Newer versions of TRex sometimes change the network layout for (e.g.) visual identification, which will make them incompatible with older trained models. This parameter allows you to change the expected version back, to ensure backwards compatibility. It also features many public network layouts available from the Keras package. In case training results do not match expectations, please first check the quality of your trajectories before trying out different network layouts.

web_quality(int)

default value: 75

JPEG quality of images transferred over the web interface.

web_time_threshold(float)

default value: 0.05

Maximum refresh rate in seconds for the web interface.

webcam_index(uchar)

default value: 0

cv::VideoCapture index of the current webcam.
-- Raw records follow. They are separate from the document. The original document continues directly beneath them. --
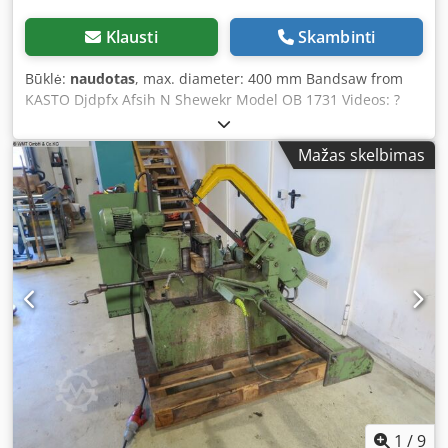
Klausti
Skambinti
Būklė:
naudotas
, max. diameter: 400 mm Bandsaw from
KASTO Djdpfx Afsih N Shewekr Model OB 1731 Videos: ?
feature=share ?feature=share
Mažas skelbimas
1
/
9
If the program chooses the wrong webcam (source = webcam), increase this index until it finds the correct one.

See also

source

yolo_region_tracking_enabled(bool)

default value: false

If set to true, the program will try to use yolov8s internal tracking routine to improve results for region tracking. This can be significantly slower and disables batching.

yolo_tracking_enabled(bool)

default value: false

If set to true, the program will try to use yolov8s internal tracking routine to improve results. This can be significantly slower and disables batching.